Dora resisted the move, not wanting to leave the relative security of family and friends in Independence, the only home she had known. On arriving in Central City, located about twenty miles west of Denver, she was at first quite intimidated by the tall mountains and rugged landscapes. Furthermore, she remained nervous about the proximity to what she perceived to be threatening wildlife such as grizzly bears, wolves, and mountain lions. Stories of hostile Indians living within just a few miles of Central City did little to relieve the tension she felt about her new residence.
After one year in Central City, George Cyre took a new job at a newspaper in golden, some ten miles closer to Denver. George and Dora were busy getting settled into their new environs when tragedy struck. One evening after work, George became involved in an argument at a Golden tavern and was stabbed to death. Dora, married for slightly more than a year, now found herself a widow.
George did not leave Dora much in the way of money or possessions, and it took her only a few days to realize she was nearly destitute. Her first inclination was to return to her family in Missouri, but she didn't even have enough money to purchase a train ticket. Her pride kept her from wiring her family to request funds, a decision she would soon regret.
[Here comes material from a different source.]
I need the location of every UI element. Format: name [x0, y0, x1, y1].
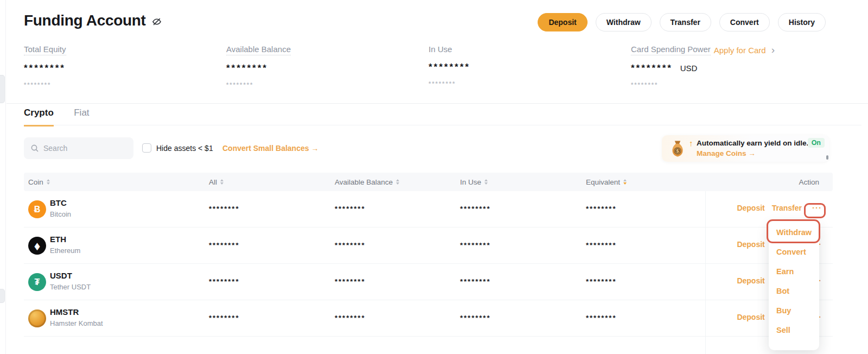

Desperate and fearful, Dora remarried within a month a miner named Clem Tucker. Tucker, a prospector and loner who was generally avoided by most of Golden's residents, made a living of sorts by panning some gold from the area streams. He proposed to Dora one afternoon when he was drunk and was quite surprised when she accepted.
Tucker has been described as somewhat coarse in manner and language, uneducated, and unkempt. Some have suggested that Tucker sensed Dora's vulnerability and took advantage of it. Whatever the case, it was not long before Dora realized she had made a terrible mistake.
Two days after their wedding, Tucker packed their few belongings onto his two mules and together the newlyweds walked the 200 miles to Sheep Mountain where he had been prospecting for gold. Dora was miserable during the entire journey, enduring blisters, fatigue, sunburn, and cold weather. When she had difficulty keeping up with the experienced Tucker, he cursed and whipped her. At night when they made camp, the exhausted Dora was forced to make the campfire and prepare the evening meal while Tucker rested and smoked his pipe.
When they finally arrived at Sheep Mountain, Tucker made Dora maintain the crude camp at which they resided, their home being merely a ripped and ragged canvas tent pitched on a rocky and uneven surface. Eventually, Tucker forced her to wield a pick and shovel to aid him in his search for gold. When Dora complained of the heavy work, or when she simply collapsed from sheer exhaustion, Tucker beat her repeatedly, oftentimes leaving her unconscious. Finally summoning the courage to address him, Dora told Tucker she was not satisfied with the marriage and wished to return to Golden. Tucker informed her that she was obligated to him and that if she ever tried to leave he would kill her.